Reges protests with his own land acknowledgement
While Reges was contemplating how to approach the issue of the recommended land acknowledgement, a colleague of his made him aware of an editorial from The Atlantic called “‘Land Acknowledgments’ Are Just Moral Exhibitionism.”
The article’s thesis is land acknowledgments are boilerplate, even lazy blanket statements only serving to signal virtue.
“These statements relieve the speaker and the audience of the responsibility to think about Indigenous peoples, at least until the next public event,” the article reads. “A land acknowledgment is what you give when you have no intention of giving land.”
This idea resonated with Reges. He said he understood these land acknowledgments only serve to try and make white people feel good about themselves, as if they have actually done something to benefit the tribes and their members.
And so, Reges decided to protest both the university’s requirement of the land acknowledgement, as well as the land acknowledgment itself, by instead implementing his own.
Reges said the statement he included in the syllabus was not necessarily something he believes in, and it was designed “strategically” in an attempt to poke at UW’s push to employ a specific viewpoint and message into the syllabus.
He drafted something he “knew they wouldn’t like,” and he even sent it to college administrators before he gave it to students on their syllabus.
His version of the land acknowledgment facetiously read: “I acknowledge that by the labor theory of property the Coast Salish people can claim historical ownership of almost none of the land currently occupied by the University of Washington.”
Reges’s statement was a nod to John Locke’s philosophical theory that property rights are established by labor. An opinion piece from UW’s student newspaper claimed there were “logical fallacies” in Reges’ use of the theory in application to indigenous land rights and ownership.
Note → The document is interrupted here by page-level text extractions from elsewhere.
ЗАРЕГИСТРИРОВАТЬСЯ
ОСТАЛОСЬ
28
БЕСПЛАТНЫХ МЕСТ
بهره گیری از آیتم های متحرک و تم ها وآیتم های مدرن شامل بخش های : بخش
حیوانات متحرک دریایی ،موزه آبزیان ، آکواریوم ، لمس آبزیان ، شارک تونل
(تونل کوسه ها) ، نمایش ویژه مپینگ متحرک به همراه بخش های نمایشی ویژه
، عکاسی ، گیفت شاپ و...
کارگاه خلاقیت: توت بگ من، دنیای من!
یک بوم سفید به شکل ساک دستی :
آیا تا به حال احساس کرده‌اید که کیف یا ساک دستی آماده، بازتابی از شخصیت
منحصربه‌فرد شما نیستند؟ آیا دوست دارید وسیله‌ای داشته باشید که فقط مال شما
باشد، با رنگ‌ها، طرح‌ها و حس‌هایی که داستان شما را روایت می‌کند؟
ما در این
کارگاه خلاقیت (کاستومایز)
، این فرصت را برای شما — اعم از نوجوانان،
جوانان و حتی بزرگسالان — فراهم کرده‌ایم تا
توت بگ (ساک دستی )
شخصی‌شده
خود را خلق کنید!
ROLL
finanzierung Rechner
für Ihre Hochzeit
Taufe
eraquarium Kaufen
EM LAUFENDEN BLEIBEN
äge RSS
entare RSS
“It was about so much more than this theory,” said Reges.
The statement he made in the syllabus generated buzz around campus as news of it was shared over social media. Eventually an administrator emailed Reges, condemning his version of the land acknowledgement.
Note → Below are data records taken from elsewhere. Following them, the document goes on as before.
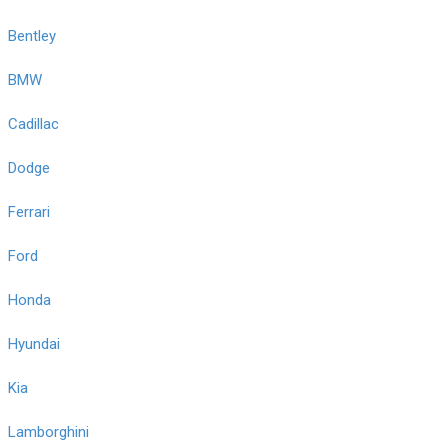
Bentley
BMW
Cadillac
Dodge
Ferrari
Ford
Honda
Hyundai
Kia
Lamborghini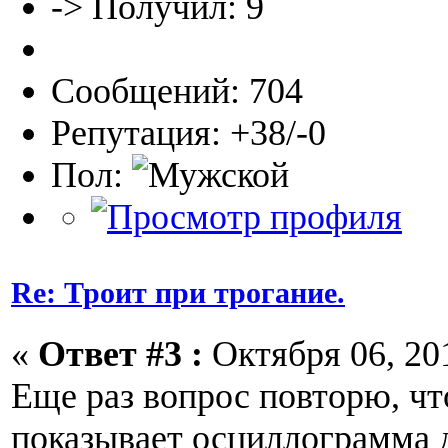
-> Получил: 9
Сообщений: 704
Репутация: +38/-0
Пол:
Re: Троит при трогание.
«
Ответ #3 :
Октября 06, 201
Еще раз вопрос повторю, ч
показывает осциллограмма 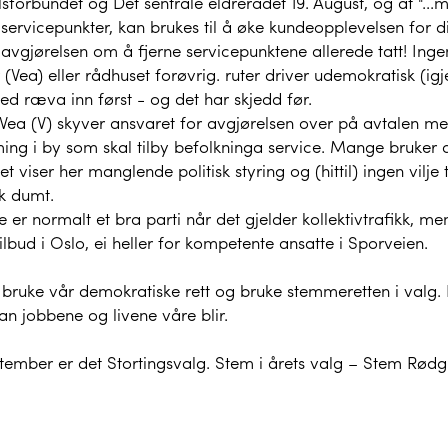
sforbundet og Det sentrale eldrerådet 19. August, og at "...m
 servicepunkter, kan brukes til å øke kundeopplevelsen for 
avgjørelsen om å fjerne servicepunktene allerede tatt! Ingen
er (Vea) eller rådhuset forøvrig. ruter driver udemokratisk (
d ræva inn først - og det har skjedd før.
 Vea (V) skyver ansvaret for avgjørelsen over på avtalen me
ming i by som skal tilby befolkninga service. Mange bruker
t viser her manglende politisk styring og (hittil) ingen vilje 
sk dumt.
e er normalt et bra parti når det gjelder kollektivtrafikk, me
ilbud i Oslo, ei heller for kompetente ansatte i Sporveien.
 bruke vår demokratiske rett og bruke stemmeretten i valg. 
n jobbene og livene våre blir.
tember er det Stortingsvalg. Stem i årets valg – Stem Rødg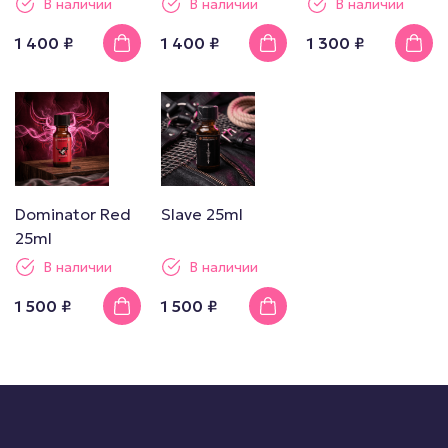
В наличии
В наличии
В наличии
1 400 ₽
1 400 ₽
1 300 ₽
Dominator Red
Slave 25ml
25ml
В наличии
В наличии
1 500 ₽
1 500 ₽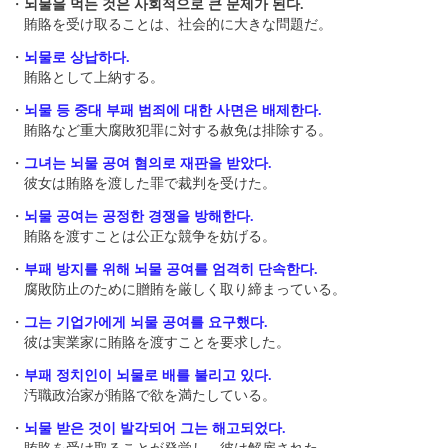
・
뇌물을 먹는 것은 사회적으로 큰 문제가 된다.
賄賂を受け取ることは、社会的に大きな問題だ。
・
뇌물로 상납하다.
賄賂として上納する。
・
뇌물 등 중대 부패 범죄에 대한 사면은 배제한다.
賄賂など重大腐敗犯罪に対する赦免は排除する。
・
그녀는 뇌물 공여 혐의로 재판을 받았다.
彼女は賄賂を渡した罪で裁判を受けた。
・
뇌물 공여는 공정한 경쟁을 방해한다.
賄賂を渡すことは公正な競争を妨げる。
・
부패 방지를 위해 뇌물 공여를 엄격히 단속한다.
腐敗防止のために贈賄を厳しく取り締まっている。
・
그는 기업가에게 뇌물 공여를 요구했다.
彼は実業家に賄賂を渡すことを要求した。
・
부패 정치인이 뇌물로 배를 불리고 있다.
汚職政治家が賄賂で欲を満たしている。
・
뇌물 받은 것이 발각되어 그는 해고되었다.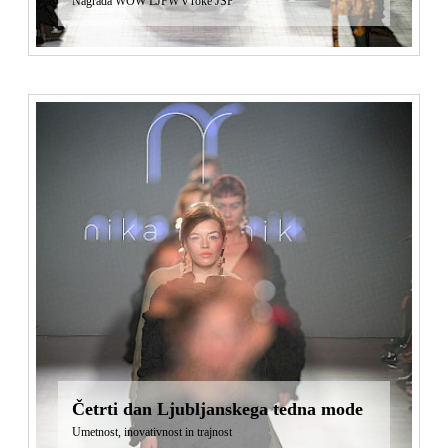
Nagrada WOW LJFW v roke JSP
Četrti dan Ljubljanskega tedna mode
Umetnost, inovativnost in trajnost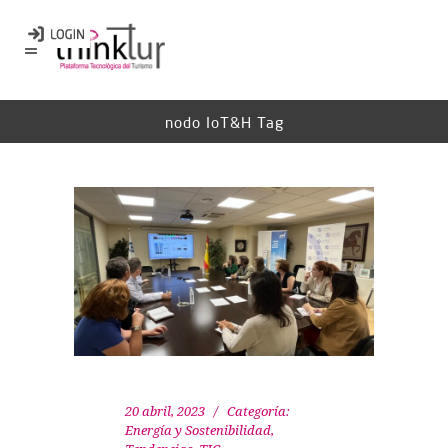
nodo IoT&H Tag
20 abril, 2023
Categoría:
Energía y Sostenibilidad
,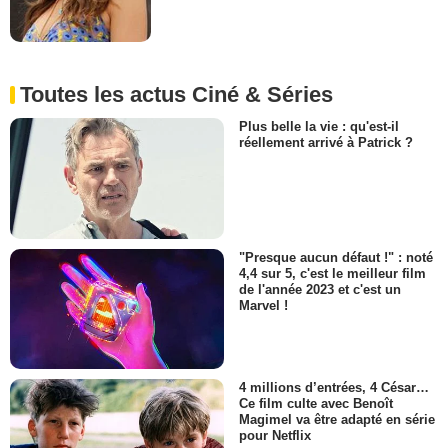
Toutes les actus Ciné & Séries
Plus belle la vie : qu'est-il
réellement arrivé à Patrick ?
"Presque aucun défaut !" : noté
4,4 sur 5, c'est le meilleur film
de l'année 2023 et c'est un
Marvel !
4 millions d’entrées, 4 César…
Ce film culte avec Benoît
Magimel va être adapté en série
pour Netflix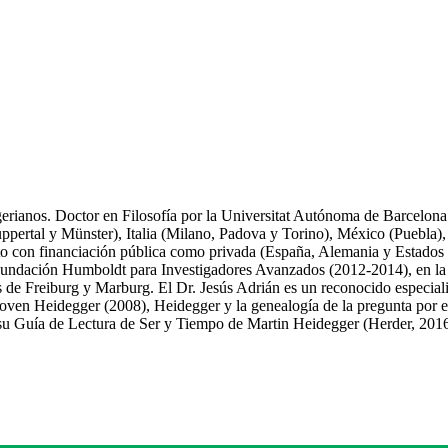
gerianos. Doctor en Filosofía por la Universitat Autónoma de Barcelona
uppertal y Münster), Italia (Milano, Padova y Torino), México (Puebla)
nto con financiación pública como privada (España, Alemania y Estados
 Fundación Humboldt para Investigadores Avanzados (2012-2014), en la q
es de Freiburg y Marburg. El Dr. Jesús Adrián es un reconocido especiali
joven Heidegger (2008), Heidegger y la genealogía de la pregunta por el
su Guía de Lectura de Ser y Tiempo de Martin Heidegger (Herder, 2016)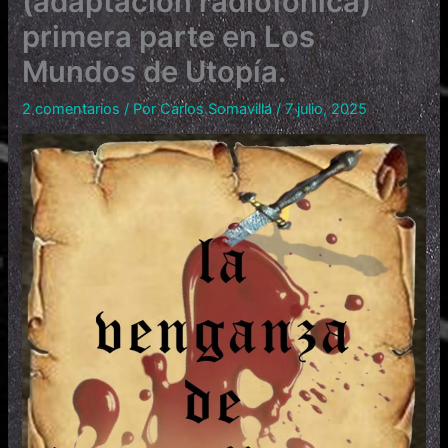
(adaptación radiofónica)
primera parte en Los
Mundos de Utopía.
2 comentarios
/ Por
Carlos Somavilla
/
7 julio, 2025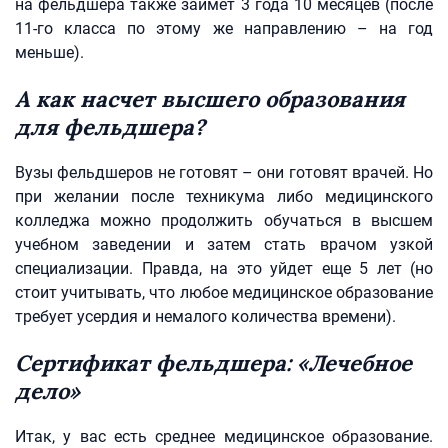
на фельдшера также займет 3 года 10 месяцев (после
11-го класса по этому же направлению – на год
меньше).
А как насчет высшего образования
для фельдшера?
Вузы фельдшеров не готовят – они готовят врачей. Но
при желании после техникума либо медицинского
колледжа можно продолжить обучаться в высшем
учебном заведении и затем стать врачом узкой
специализации. Правда, на это уйдет еще 5 лет (но
стоит учитывать, что любое медицинское образование
требует усердия и немалого количества времени).
Сертификат фельдшера: «Лечебное
дело»
Итак, у вас есть среднее медицинское образование.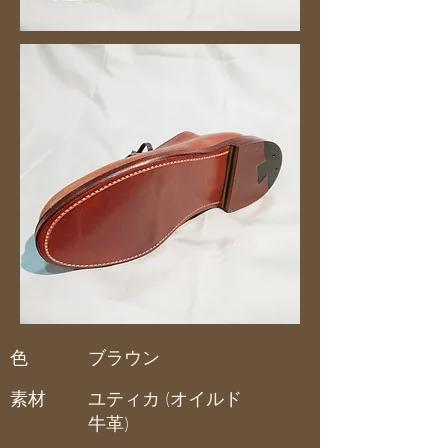
色
ブラウン
素材
ユティカ (オイルド
牛革)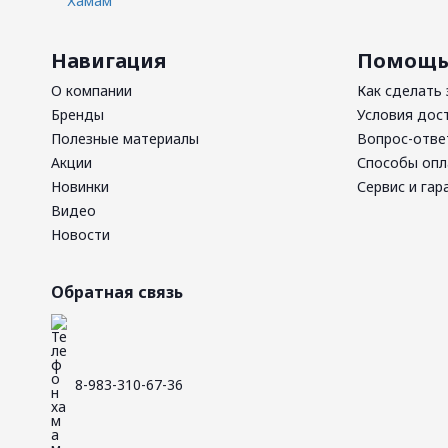
Навигация
Помощ
О компании
Как сделать 
Бренды
Условия дос
Полезные материалы
Вопрос-отве
Акции
Способы оп
Новинки
Сервис и гар
Видео
Новости
Обратная связь
8-983-310-67-36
In an email, Magdalena Balazinska, the director of the computer science department, ordered Reges to immediately remove his modified statement from his syllabus, labeling it “inappropriate” and “offensive,” and declaring that it created “a toxic environment” in the course. He was told several students had complained about the statement made in his syllabus.
He refused to remove the statement, on the basis that the university was discriminating against his viewpoint on a controversial issue, something he believed his rights to freedom of expression protected him against.
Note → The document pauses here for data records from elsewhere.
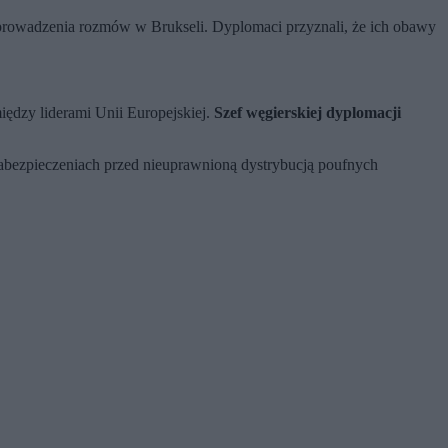
b prowadzenia rozmów w Brukseli. Dyplomaci przyznali, że ich obawy
ędzy liderami Unii Europejskiej.
Szef węgierskiej dyplomacji
zabezpieczeniach przed nieuprawnioną dystrybucją poufnych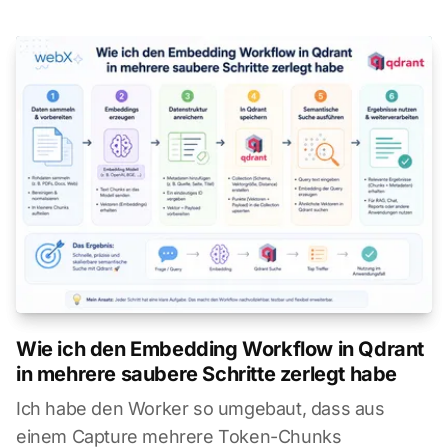
Wie ich den Embedding Workflow in Qdrant
in mehrere saubere Schritte zerlegt habe
Ich habe den Worker so umgebaut, dass aus
einem Capture mehrere Token-Chunks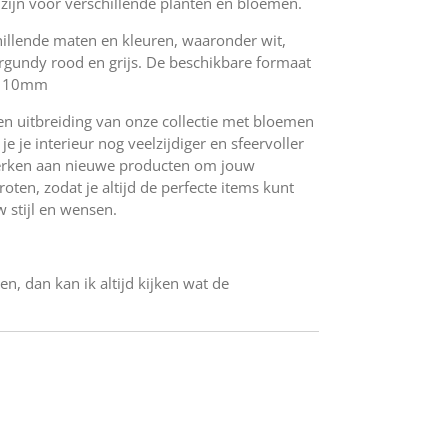
 zijn voor verschillende planten en bloemen.
illende maten en kleuren, waaronder wit,
burgundy rood en grijs. De beschikbare formaat
 110mm
en uitbreiding van onze collectie met bloemen
e je interieur nog veelzijdiger en sfeervoller
werken aan nieuwe producten om jouw
oten, zodat je altijd de perfecte items kunt
w stijl en wensen.
en, dan kan ik altijd kijken wat de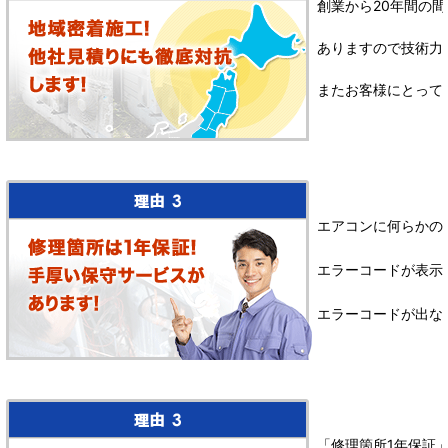
創業から20年間の間
ありますので技術力
またお客様にとって
エアコンに何らかの
エラーコードが表示
エラーコードが出な
「修理箇所1年保証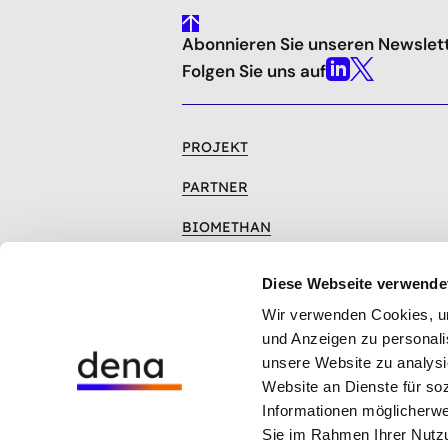
gehe
Abonnieren Sie unseren Newslet
nach
oben
Folgen Sie uns auf
Linkedin
X
PROJEKT
PARTNER
BIOMETHAN
GESETZLICHER ÜBERBLICK
Diese Webseite verwende
VERÖFFENTLICHUNGEN
Wir verwenden Cookies, um 
und Anzeigen zu personalis
unsere Website zu analysi
Website an Dienste für so
Hinweisgebersystem der dena
Informationen möglicherwe
Cookie-Einstellungen
Sie im Rahmen Ihrer Nutz
Datenschutz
He said his statement was really just a perspective on land ownership, and his intention was not to create a toxic environment but rather to start a conversation on a college campus in which he believed should be an appropriate venue for the topic.
“It was an idea, I did not disparage the tribes,” Reges said when he was asked if he was worried his statement may have alienated certain students, particularly those who are tribal members or descendants of the Coast Salish peoples.
Taking legal action
Since the debacle, Reges says the university has started a “shadow course” for students who wanted to take Reges’s course from a different professor. He was also placed under investigation and faces what he expects could be possible termination from the university.
Reges is taking legal action against the university and is represented by lawyers from the Foundation for Individual Rights and Expression.
A University of Washington spokesperson made this statement when asked about their policies on the recommended syllabus land acknowledgement:
“The University of Washington is aware of the complaint. The university continues to assert that it hasn’t violated Stuart Reges’ First Amendment rights and we look forward to presenting our position if called to do so.”